Fed. R. Civ. P. 26(b)(1). Rule 37 of the Federal Rules of Civil Procedure authorizes a party to move to compel a party to comply with discovery obligations, and specifically provides that: On notice to other parties and all affected persons, a party may move for an order compelling disclosure or discovery. The motion must include a certification that the movant has in good faith conferred or attempted to confer with the person or party failing to make disclosure or discovery in an effort to obtain it without court action.

Fed. R. Civ. P. 37(a)(1). Under Rule 37, a court may issue an order compelling discovery where “a deponent fails to answer a question asked under Rule 30 or 31 [governing depositions on oral examination or written questions].” Fed. R. Civ. P. 37(a)(3)(B)(i). A party moving to compel discovery bears the initial burden of proving the relevance of the requested information. Morrison v. Phila. Housing Auth., 203 F.R.D. 195, 196 (E.D. Pa. 2001). “Once that initial burden is met, ‘the party resisting the discovery has the burden to establish the lack of relevance by demonstrating that the requested discovery (1) does not come within the broad scope of relevance as defined under Fed. R. Civ. P. 26(b)(1), or (2) is of such marginal relevance that the potential harm occasioned by discovery would outweigh the ordinary presumption in favor of broad disclosure.’” Prime Energy & Chem., LLC v. Tucker Arensberg, P.C., No. 2:18-CV-0345, 2022 WL 1642394, at *4 (W.D. Pa. May 24, 2022) (quoting In re Urethane Antitrust Litig., 261 F.R.D. 570, 573 (D. Kan. 2009)).

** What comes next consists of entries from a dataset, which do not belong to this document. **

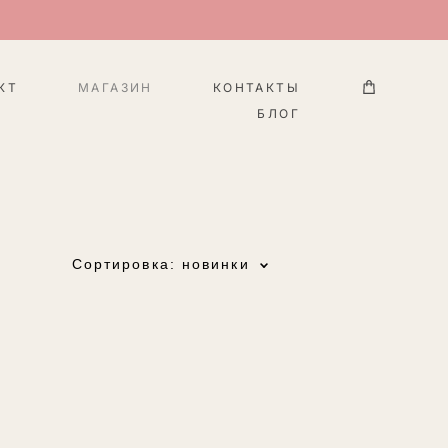
КТ
МАГАЗИН
КОНТАКТЫ
БЛОГ
Сортировка:
новинки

II. DISCUSSION A. MOTION TO COMPEL In the instant motion, Stevens contends that Defendants improperly instructed

Attorney Riccardo not to answer relevant factual questions and seeks “an adverse inference from the Court, on summary judgment and/or at trial, to the extent that he was unable as a result of improper instruction to obtain the evidence required to meet its burden.”1 (Doc. 71,

1 Citing Ideal Aerosmith, Inc. v. Acutronic USA, Inc., No. 07-CV-1029, 2008 WL 4822537, at *3 (W.D. Pa. Nov. 4, 2008), Stevens argues that “[i]mproper and baseless instructions not to answer are subject to adverse inference from the Court, on summary judgment and/or at trial.” (Doc. 71, at 5). In Aerosmith, the court allowed the plaintiff to retake certain depositions where the counsel for the defendants improperly directed the witness not to answer, and permitted the plaintiff to “seek an adverse inference from the Court, on summary judgment and/or at trial, to the extent that it was unable as a result of improper instruction to obtain the evidence required to meet its burden.” 2008 WL 4822537, at *3.